═══ Recorded information

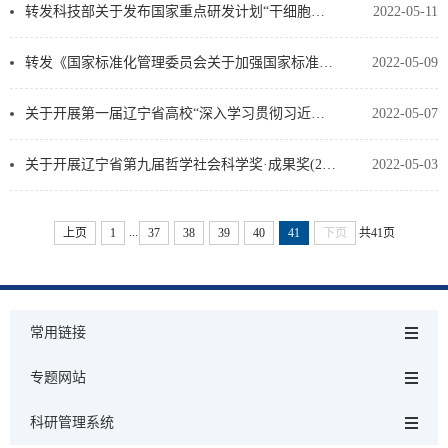
转发科技部关于发布国家重点研发计划“干细胞研究与器官修复”等重点专项2022年度项目申报指南的通知
2022-05-11
转发《国家标准化管理委员会关于加强国家标准验证点建设的指导意见》和《国家标准验证点申报指南（2022…
2022-05-09
关于开展第一届辽宁省高校“深入学习贯彻习近平生态文明思想”理论研讨会征文活动的通知
2022-05-07
关于开展辽宁省第九届哲学社会科学奖·成果奖(2019-2020年度)申报工作的通知
2022-05-03
...
上页
1
37
38
39
40
41
下页
共41页
常用链接
专题网站
科研管理系统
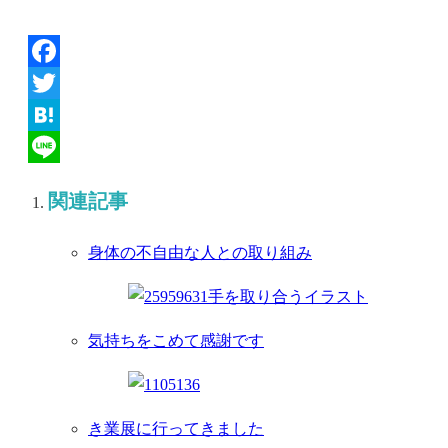
Facebook
Twitter
Hatena
Line
関連記事
身体の不自由な人との取り組み
気持ちをこめて感謝です
き業展に行ってきました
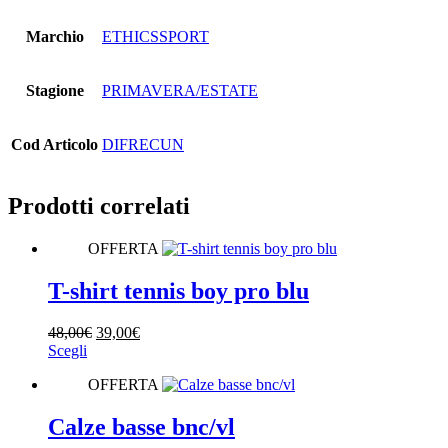
Marchio
ETHICSSPORT
Stagione
PRIMAVERA/ESTATE
Cod Articolo
DIFRECUN
Prodotti correlati
OFFERTA
T-shirt tennis boy pro blu
Il
Il
48,00
€
39,00
€
Questo
prezzo
prezzo
Scegli
prodotto
originale
attuale
OFFERTA
ha
era:
è:
più
48,00€.
39,00€.
varianti.
Calze basse bnc/vl
Le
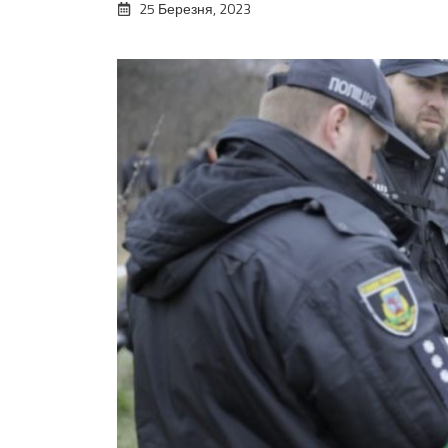
25 Березня, 2023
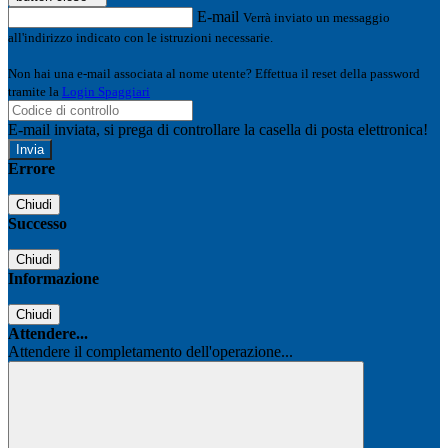
E-mail
Verrà inviato un messaggio
all'indirizzo indicato con le istruzioni necessarie.
Non hai una e-mail associata al nome utente? Effettua il reset della password
tramite la
Login Spaggiari
E-mail inviata, si prega di controllare la casella di posta elettronica!
Errore
Chiudi
Successo
Chiudi
Informazione
Chiudi
Attendere...
Attendere il completamento dell'operazione...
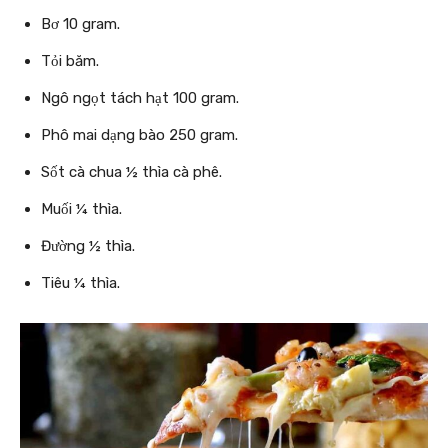
Bơ 10 gram.
Tỏi băm.
Ngô ngọt tách hạt 100 gram.
Phô mai dạng bào 250 gram.
Sốt cà chua ½ thìa cà phê.
Muối ¼ thìa.
Đường ½ thìa.
Tiêu ¼ thìa.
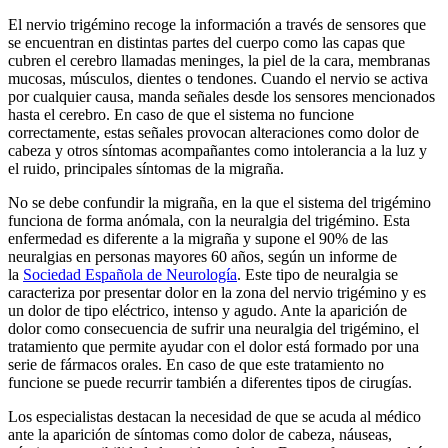
El nervio trigémino recoge la información a través de sensores que
se encuentran en distintas partes del cuerpo como las capas que
cubren el cerebro llamadas meninges, la piel de la cara, membranas
mucosas, músculos, dientes o tendones. Cuando el nervio se activa
por cualquier causa, manda señales desde los sensores mencionados
hasta el cerebro. En caso de que el sistema no funcione
correctamente, estas señales provocan alteraciones como dolor de
cabeza y otros síntomas acompañantes como intolerancia a la luz y
el ruido, principales síntomas de la migraña.
No se debe confundir la migraña, en la que el sistema del trigémino
funciona de forma anómala, con la neuralgia del trigémino. Esta
enfermedad es diferente a la migraña y supone el 90% de las
neuralgias en personas mayores 60 años, según un informe de
la
Sociedad Española de Neurología
. Este tipo de neuralgia se
caracteriza por presentar dolor en la zona del nervio trigémino y es
un dolor de tipo eléctrico, intenso y agudo. Ante la aparición de
dolor como consecuencia de sufrir una neuralgia del trigémino, el
tratamiento que permite ayudar con el dolor está formado por una
serie de fármacos orales. En caso de que este tratamiento no
funcione se puede recurrir también a diferentes tipos de cirugías.
Los especialistas destacan la necesidad de que se acuda al médico
ante la aparición de síntomas como dolor de cabeza, náuseas,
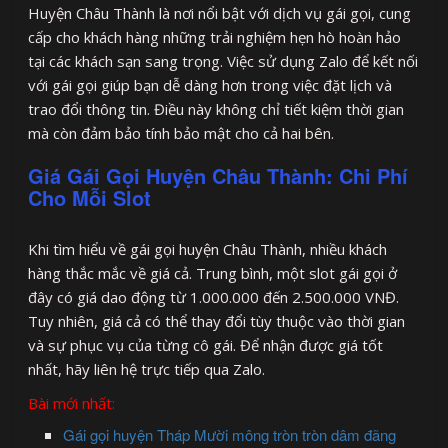
Huyện Châu Thành là nơi nổi bật với dịch vụ gái gọi, cung
cấp cho khách hàng những trải nghiệm hẹn hò hoàn hảo
tại các khách sạn sang trọng. Việc sử dụng Zalo để kết nối
với gái gọi giúp bạn dễ dàng hơn trong việc đặt lịch và
trao đổi thông tin. Điều này không chỉ tiết kiệm thời gian
mà còn đảm bảo tính bảo mật cho cả hai bên.
Giá Gái Gọi Huyện Châu Thành: Chi Phí
Cho Mỗi Slot
Khi tìm hiểu về gái gọi huyện Châu Thành, nhiều khách
hàng thắc mắc về giá cả. Trung bình, một slot gái gọi ở
đây có giá dao động từ 1.000.000 đến 2.500.000 VNĐ.
Tuy nhiên, giá cả có thể thay đổi tùy thuộc vào thời gian
và sự phục vụ của từng cô gái. Để nhận được giá tốt
nhất, hãy liên hệ trực tiếp qua Zalo.
Bài mới nhất:
Gái gọi huyện Tháp Mười mông tròn tròn dâm đãng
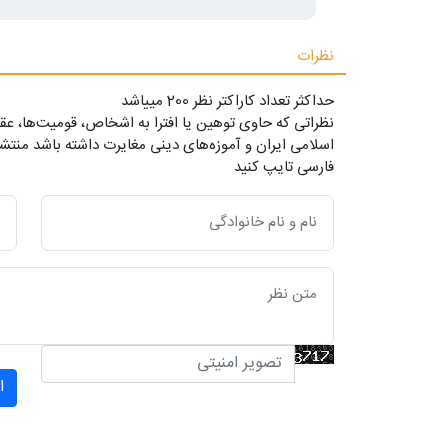
نظرات
حداکثر تعداد کاراکتر نظر 200 ميياشد
نظراتی که حاوی توهین یا افترا به اشخاص، قومیت‌ها، عقا
اسلامی ایران و آموزه‌های دینی مغایرت داشته باشد منتشر
فارسی تایپ کنید
ا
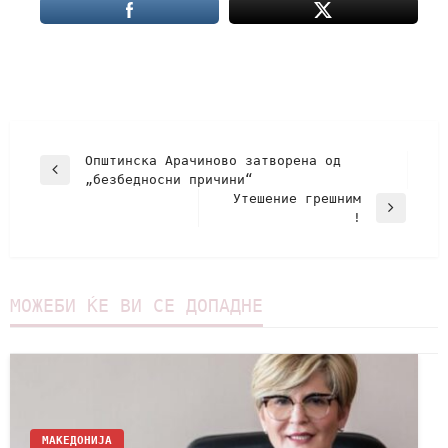
Општинска Арачиново затворена од
„безбедносни причини“
Утешение грешним
!
МОЖЕБИ ЌЕ ВИ СЕ ДОПАДНЕ
МАКЕДОНИЈА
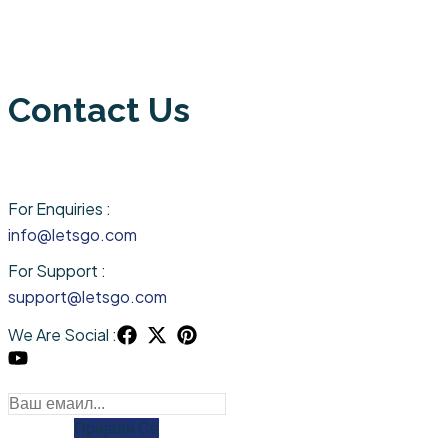
Contact Us
For Enquiries :
info@letsgo.com
For Support :
support@letsgo.com
We Are Social :
Пријави Се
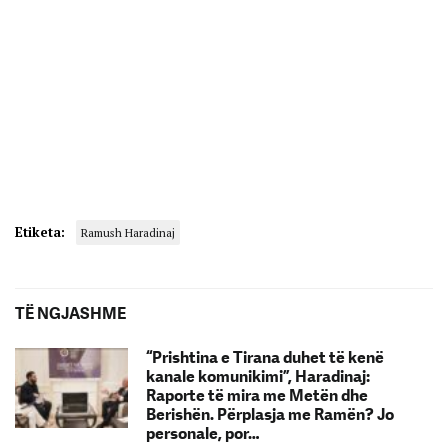
Etiketa:
Ramush Haradinaj
TË NGJASHME
“Prishtina e Tirana duhet të kenë
kanale komunikimi”, Haradinaj:
Raporte të mira me Metën dhe
Berishën. Përplasja me Ramën? Jo
personale, por…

══════

§ How to complete this task
Word for word, return all the entries and skip their pictures.

§ Answer to the exercise
转发科技部关于发布国家重点研发计划“干细胞研究与器官修复”等重点专项2022年度项目申报指南的通知
2022-05-11
转发《国家标准化管理委员会关于加强国家标准验证点建设的指导意见》和《国家标准验证点申报指南（2022…
2022-05-09
关于开展第一届辽宁省高校“深入学习贯彻习近平生态文明思想”理论研讨会征文活动的通知
2022-05-07
关于开展辽宁省第九届哲学社会科学奖·成果奖(2019-2020年度)申报工作的通知
2022-05-03
...
上页
1
37
38
39
40
41
下页
共41页
常用链接
专题网站
科研管理系统
Facebook
Twitter
Hatena
Line
関連記事
身体の不自由な人との取り組み
気持ちをこめて感謝です
き業展に行ってきました
Marchio
ETHICSSPORT
Stagione
PRIMAVERA/ESTATE
Cod Articolo
DIFRECUN
Prodotti correlati
OFFERTA
T-shirt tennis boy pro blu
Il
Il
48,00
€
39,00
€
Questo
prezzo
prezzo
Scegli
prodotto
originale
attuale
OFFERTA
ha
era:
è:
più
48,00€.
39,00€.
varianti.
Calze basse bnc/vl
Le
25 Березня, 2023
E-mail
Verrà inviato un messaggio
all'indirizzo indicato con le istruzioni necessarie.
Non hai una e-mail associata al nome utente? Effettua il reset della password
tramite la
Login Spaggiari
E-mail inviata, si prega di controllare la casella di posta elettronica!
Errore
Chiudi
Successo
Chiudi
Informazione
Chiudi
Attendere...
Attendere il completamento dell'operazione...
Bơ 10 gram.
Tỏi băm.
Ngô ngọt tách hạt 100 gram.
Phô mai dạng bào 250 gram.
Sốt cà chua ½ thìa cà phê.
Muối ¼ thìa.
Đường ½ thìa.
Tiêu ¼ thìa.
El nervio trigémino recoge la información a través de sensores que
se encuentran en distintas partes del cuerpo como las capas que
cubren el cerebro llamadas meninges, la piel de la cara, membranas
mucosas, músculos, dientes o tendones. Cuando el nervio se activa
por cualquier causa, manda señales desde los sensores mencionados
hasta el cerebro. En caso de que el sistema no funcione
correctamente, estas señales provocan alteraciones como dolor de
cabeza y otros síntomas acompañantes como intolerancia a la luz y
el ruido, principales síntomas de la migraña.
No se debe confundir la migraña, en la que el sistema del trigémino
funciona de forma anómala, con la neuralgia del trigémino. Esta
enfermedad es diferente a la migraña y supone el 90% de las
neuralgias en personas mayores 60 años, según un informe de
la
Sociedad Española de Neurología
. Este tipo de neuralgia se
caracteriza por presentar dolor en la zona del nervio trigémino y es
un dolor de tipo eléctrico, intenso y agudo. Ante la aparición de
dolor como consecuencia de sufrir una neuralgia del trigémino, el
tratamiento que permite ayudar con el dolor está formado por una
serie de fármacos orales. En caso de que este tratamiento no
funcione se puede recurrir también a diferentes tipos de cirugías.
Los especialistas destacan la necesidad de que se acuda al médico
ante la aparición de síntomas como dolor de cabeza, náuseas,
Huyện Châu Thành là nơi nổi bật với dịch vụ gái gọi, cung
cấp cho khách hàng những trải nghiệm hẹn hò hoàn hảo
tại các khách sạn sang trọng. Việc sử dụng Zalo để kết nối
với gái gọi giúp bạn dễ dàng hơn trong việc đặt lịch và
trao đổi thông tin. Điều này không chỉ tiết kiệm thời gian
mà còn đảm bảo tính bảo mật cho cả hai bên.
Giá Gái Gọi Huyện Châu Thành: Chi Phí
Cho Mỗi Slot
Khi tìm hiểu về gái gọi huyện Châu Thành, nhiều khách
hàng thắc mắc về giá cả. Trung bình, một slot gái gọi ở
đây có giá dao động từ 1.000.000 đến 2.500.000 VNĐ.
Tuy nhiên, giá cả có thể thay đổi tùy thuộc vào thời gian
và sự phục vụ của từng cô gái. Để nhận được giá tốt
nhất, hãy liên hệ trực tiếp qua Zalo.
Bài mới nhất:
Gái gọi huyện Tháp Mười mông tròn tròn dâm đãng
نظرات
حداکثر تعداد کاراکتر نظر 200 ميياشد
نظراتی که حاوی توهین یا افترا به اشخاص، قومیت‌ها، عقا
اسلامی ایران و آموزه‌های دینی مغایرت داشته باشد منتشر
فارسی تایپ کنید
ا
Општинска Арачиново затворена од
„безбедносни причини“
Утешение грешним
!
МОЖЕБИ ЌЕ ВИ СЕ ДОПАДНЕ
МАКЕДОНИЈА
Contact Us
For Enquiries :
info@letsgo.com
For Support :
support@letsgo.com
We Are Social :
Пријави Се
Etiketa:
Ramush Haradinaj
TË NGJASHME
“Prishtina e Tirana duhet të kenë
kanale komunikimi”, Haradinaj:
Raporte të mira me Metën dhe
Berishën. Përplasja me Ramën? Jo
personale, por…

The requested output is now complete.